• PROBLEM: Line by line, repeat the material below exactly and skip the images.

• DATA:
####################
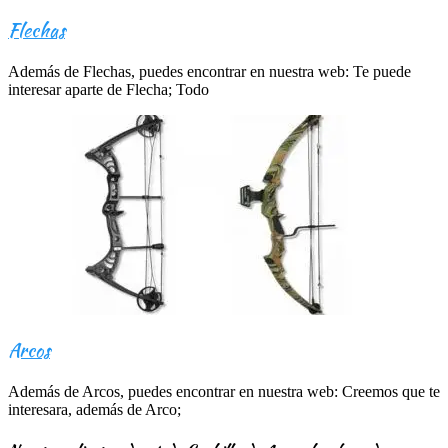
Flechas
Además de Flechas, puedes encontrar en nuestra web: Te puede
interesar aparte de Flecha; Todo
Arcos
Además de Arcos, puedes encontrar en nuestra web: Creemos que te
interesara, además de Arco;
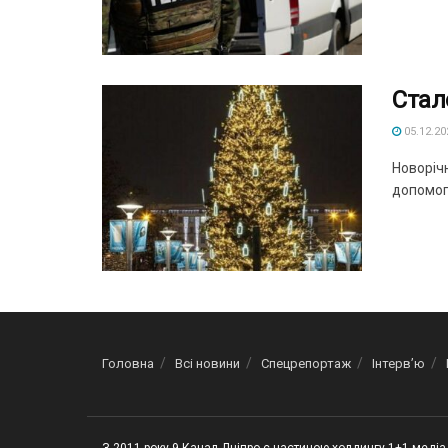
Стало
05.12.20
Новорічн
допомога
Головна
Всі новини
Спецрепортаж
Інтерв’ю
З 2011 року 9 Канал Дніпро є частиною холдингу 1+1 медіа 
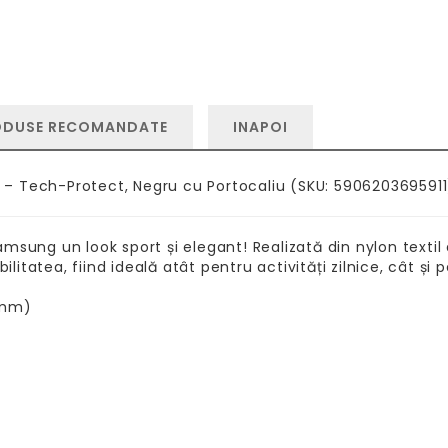
ODUSE RECOMANDATE
INAPOI
 – Tech-Protect, Negru cu Portocaliu (SKU: 5906203695911
msung un look sport și elegant! Realizată din nylon textil
tatea, fiind ideală atât pentru activități zilnice, cât și 
 mm)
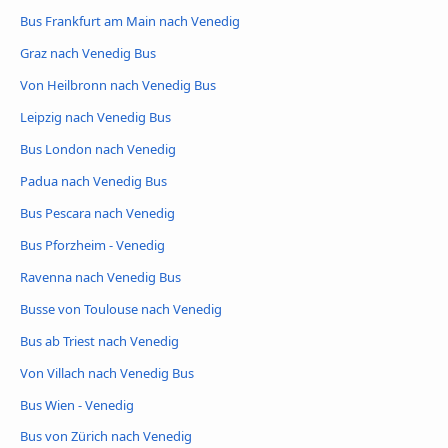
Bus Frankfurt am Main nach Venedig
Graz nach Venedig Bus
Von Heilbronn nach Venedig Bus
Leipzig nach Venedig Bus
Bus London nach Venedig
Padua nach Venedig Bus
Bus Pescara nach Venedig
Bus Pforzheim - Venedig
Ravenna nach Venedig Bus
Busse von Toulouse nach Venedig
Bus ab Triest nach Venedig
Von Villach nach Venedig Bus
Bus Wien - Venedig
Bus von Zürich nach Venedig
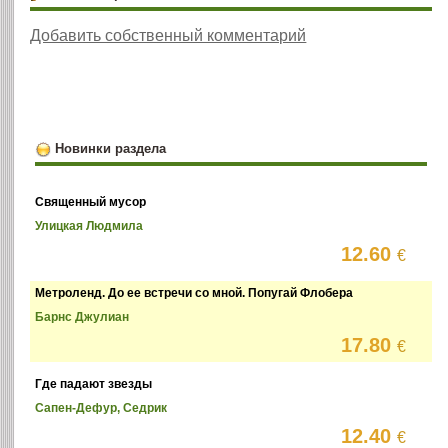
Добавить собственный комментарий
Новинки раздела
Священный мусор
Улицкая Людмила
12.60
€
Метроленд. До ее встречи со мной. Попугай Флобера
Барнс Джулиан
17.80
€
Где падают звезды
Сапен-Дефур, Седрик
12.40
€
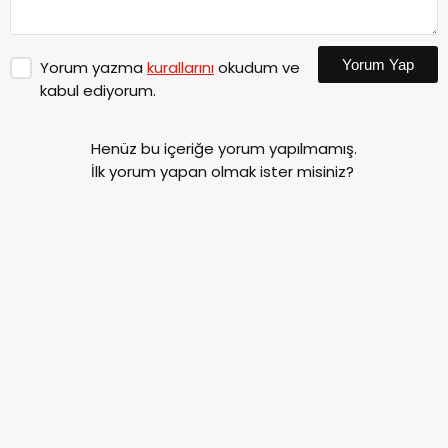
Yorum Yap
Yorum yazma
kurallarını
okudum ve
kabul ediyorum.
Henüz bu içeriğe yorum yapılmamış.
İlk yorum yapan olmak ister misiniz?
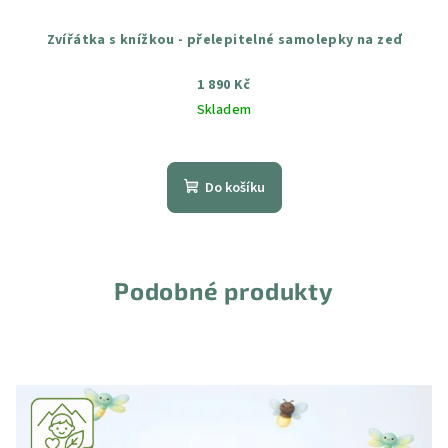
Zvířátka s knížkou - přelepitelné samolepky na zeď
1 890 Kč
Skladem
Průměrné
hodnocení
produktu
Do košíku
je
5,0
z
5
hvězdiček.
Podobné produkty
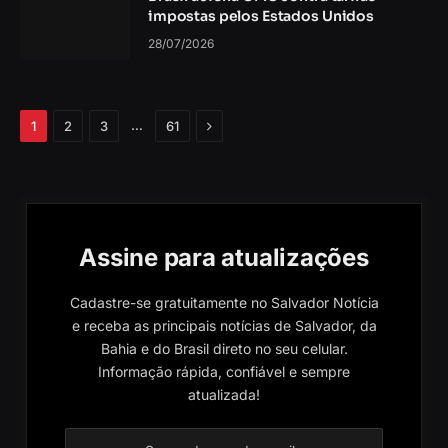
impostas pelos Estados Unidos
28/07/2026
Próximo
…
1
2
3
61
Assine para atualizações
Cadastre-se gratuitamente no Salvador Notícia
e receba as principais notícias de Salvador, da
Bahia e do Brasil direto no seu celular.
Informação rápida, confiável e sempre
atualizada!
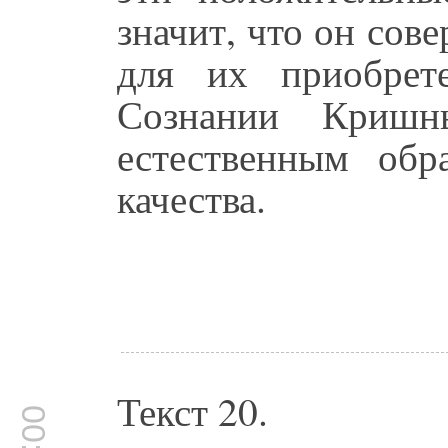
значит, что он сов
для их приобрет
Сознании Кришн
естественным обр
качества.
Текст 20.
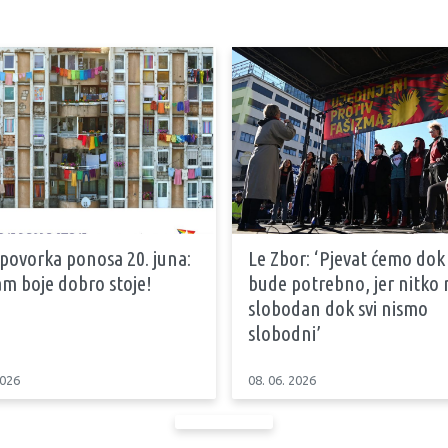
 povorka ponosa 20. juna:
Le Zbor: ‘Pjevat ćemo dok
m boje dobro stoje!
bude potrebno, jer nitko n
slobodan dok svi nismo
slobodni’
2026
08. 06. 2026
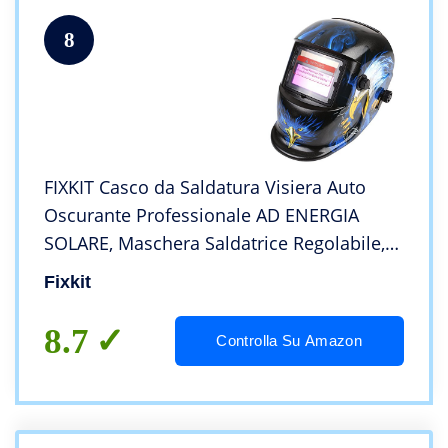
8
FIXKIT Casco da Saldatura Visiera Auto
Oscurante Professionale AD ENERGIA
SOLARE, Maschera Saldatrice Regolabile,
Maschera da Saldatore Protezione Viso
Fixkit
Attrezzi per Saldatura
8.7
Controlla Su Amazon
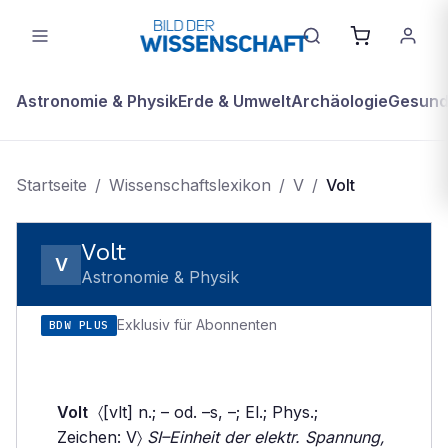
Astronomie & Physik
Erde & Umwelt
Archäologie
Gesundh
Startseite
/
Wissenschaftslexikon
/
V
/
Volt
Volt
V
Astronomie & Physik
Exklusiv für Abonnenten
BDW PLUS
Volt
〈[vlt] n.; – od. –s, –; El.; Phys.;
Zeichen: V〉
SI–Einheit der elektr. Spannung,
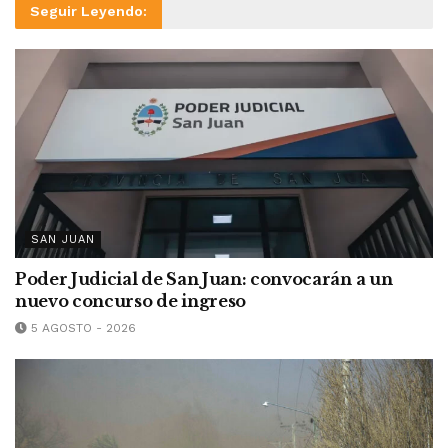
Seguir Leyendo:
SAN JUAN
Poder Judicial de San Juan: convocarán a un
nuevo concurso de ingreso
5 AGOSTO - 2026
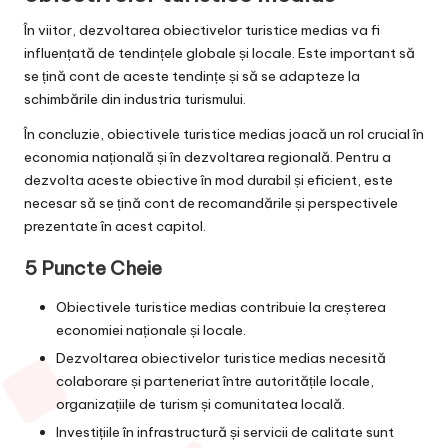
În viitor, dezvoltarea obiectivelor turistice medias va fi
influențată de tendințele globale și locale. Este important să
se țină cont de aceste tendințe și să se adapteze la
schimbările din industria turismului.
În concluzie, obiectivele turistice medias joacă un rol crucial în
economia națională și în dezvoltarea regională. Pentru a
dezvolta aceste obiective în mod durabil și eficient, este
necesar să se țină cont de recomandările și perspectivele
prezentate în acest capitol.
5 Puncte Cheie
Obiectivele turistice medias contribuie la creșterea
economiei naționale și locale.
Dezvoltarea obiectivelor turistice medias necesită
colaborare și parteneriat între autoritățile locale,
organizațiile de turism și comunitatea locală.
Investițiile în infrastructură și servicii de calitate sunt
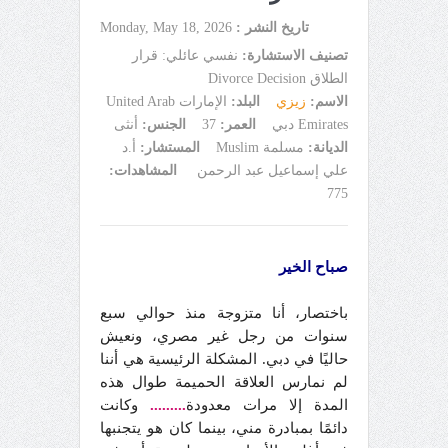
تاريخ النشر :
Monday, May 18, 2026
تصنيف الاستشارة:
نفسي عائلي: قرار
الطلاق Divorce Decision
الاسم:
زيزي
البلد:
الإمارات United Arab
Emirates دبي
العمر:
37
الجنس:
أنثى
الديانة:
مسلمة Muslim
المستشار:
أ.د
علي إسماعيل عبد الرحمن
المشاهدات:
775
صباح الخير
باختصار، أنا متزوجة منذ حوالي سبع
سنوات من رجل غير مصري، ونعيش
حاليًا في دبي. المشكلة الرئيسية هي أننا
لم نمارس العلاقة الحميمة طوال هذه
المدة إلا مرات معدودة
.........
وكانت
دائمًا بمبادرة مني، بينما كان هو يتجنبها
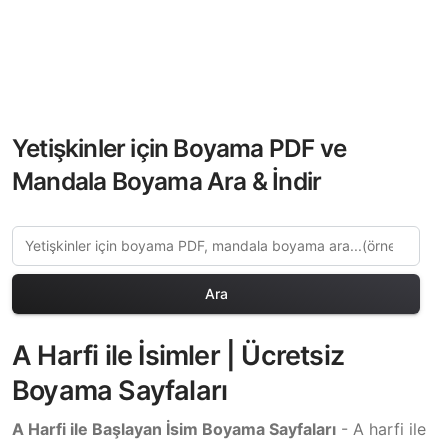
Yetişkinler için Boyama PDF ve
Mandala Boyama Ara & İndir
Ara
A Harfi ile İsimler | Ücretsiz
Boyama Sayfaları
A Harfi ile Başlayan İsim Boyama Sayfaları
- A harfi ile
####################
• EXERCISE ANSWER:
Flechas
Además de Flechas, puedes encontrar en nuestra web: Te puede
interesar aparte de Flecha; Todo
Arcos
Además de Arcos, puedes encontrar en nuestra web: Creemos que te
interesara, además de Arco;
Стало
05.12.20
Новорічн
допомога
Головна
Всі новини
Спецрепортаж
Інтерв’ю
З 2011 року 9 Канал Дніпро є частиною холдингу 1+1 медіа 
ODUSE RECOMANDATE
INAPOI
 – Tech-Protect, Negru cu Portocaliu (SKU: 5906203695911
msung un look sport și elegant! Realizată din nylon textil
tatea, fiind ideală atât pentru activități zilnice, cât și 
 mm)
Bus Frankfurt am Main nach Venedig
Graz nach Venedig Bus
Von Heilbronn nach Venedig Bus
Leipzig nach Venedig Bus
Bus London nach Venedig
Padua nach Venedig Bus
Bus Pescara nach Venedig
Bus Pforzheim - Venedig
Ravenna nach Venedig Bus
Busse von Toulouse nach Venedig
Bus ab Triest nach Venedig
Von Villach nach Venedig Bus
Bus Wien - Venedig
Bus von Zürich nach Venedig
Добавить собственный комментарий
Новинки раздела
Священный мусор
Улицкая Людмила
12.60
€
Метроленд. До ее встречи со мной. Попугай Флобера
Барнс Джулиан
17.80
€
Где падают звезды
Сапен-Дефур, Седрик
12.40
€
Yorum Yap
Yorum yazma
kurallarını
okudum ve
kabul ediyorum.
Henüz bu içeriğe yorum yapılmamış.
İlk yorum yapan olmak ister misiniz?
Zvířátka s knížkou - přelepitelné samolepky na zeď
1 890 Kč
Skladem
Průměrné
hodnocení
produktu
Do košíku
je
5,0
z
5
hvězdiček.
Podobné produkty
impostas pelos Estados Unidos
28/07/2026
Próximo
…
1
2
3
61
Assine para atualizações
Cadastre-se gratuitamente no Salvador Notícia
e receba as principais notícias de Salvador, da
Bahia e do Brasil direto no seu celular.
Informação rápida, confiável e sempre
atualizada!
значит, что он сов
для их приобрет
Сознании Кришн
естественным обр
качества.
Текст 20.
 povorka ponosa 20. juna:
Le Zbor: ‘Pjevat ćemo dok
m boje dobro stoje!
bude potrebno, jer nitko n
slobodan dok svi nismo
slobodni’
2026
08. 06. 2026
8
FIXKIT Casco da Saldatura Visiera Auto
Oscurante Professionale AD ENERGIA
SOLARE, Maschera Saldatrice Regolabile,
Maschera da Saldatore Protezione Viso
Fixkit
Attrezzi per Saldatura
8.7
Controlla Su Amazon
Astronomie & Physik
Erde & Umwelt
Archäologie
Gesundh
Startseite
/
Wissenschaftslexikon
/
V
/
Volt
Volt
V
Astronomie & Physik
Exklusiv für Abonnenten
BDW PLUS
Volt
〈[vlt] n.; – od. –s, –; El.; Phys.;
Zeichen: V〉
SI–Einheit der elektr. Spannung,
Seguir Leyendo:
SAN JUAN
Poder Judicial de San Juan: convocarán a un
nuevo concurso de ingreso
5 AGOSTO - 2026
În viitor, dezvoltarea obiectivelor turistice medias va fi
influențată de tendințele globale și locale. Este important să
se țină cont de aceste tendințe și să se adapteze la
schimbările din industria turismului.
În concluzie, obiectivele turistice medias joacă un rol crucial în
economia națională și în dezvoltarea regională. Pentru a
dezvolta aceste obiective în mod durabil și eficient, este
necesar să se țină cont de recomandările și perspectivele
prezentate în acest capitol.
5 Puncte Cheie
Obiectivele turistice medias contribuie la creșterea
economiei naționale și locale.
Dezvoltarea obiectivelor turistice medias necesită
colaborare și parteneriat între autoritățile locale,
organizațiile de turism și comunitatea locală.
Investițiile în infrastructură și servicii de calitate sunt
تاريخ النشر :
Monday, May 18, 2026
تصنيف الاستشارة:
نفسي عائلي: قرار
الطلاق Divorce Decision
الاسم:
زيزي
البلد:
الإمارات United Arab
Emirates دبي
العمر:
37
الجنس:
أنثى
الديانة:
مسلمة Muslim
المستشار:
أ.د
علي إسماعيل عبد الرحمن
المشاهدات:
775
صباح الخير
باختصار، أنا متزوجة منذ حوالي سبع
سنوات من رجل غير مصري، ونعيش
حاليًا في دبي. المشكلة الرئيسية هي أننا
لم نمارس العلاقة الحميمة طوال هذه
المدة إلا مرات معدودة
.........
وكانت
دائمًا بمبادرة مني، بينما كان هو يتجنبها
Yetişkinler için Boyama PDF ve
Mandala Boyama Ara & İndir
Ara
A Harfi ile İsimler | Ücretsiz
Boyama Sayfaları
A Harfi ile Başlayan İsim Boyama Sayfaları
- A harfi ile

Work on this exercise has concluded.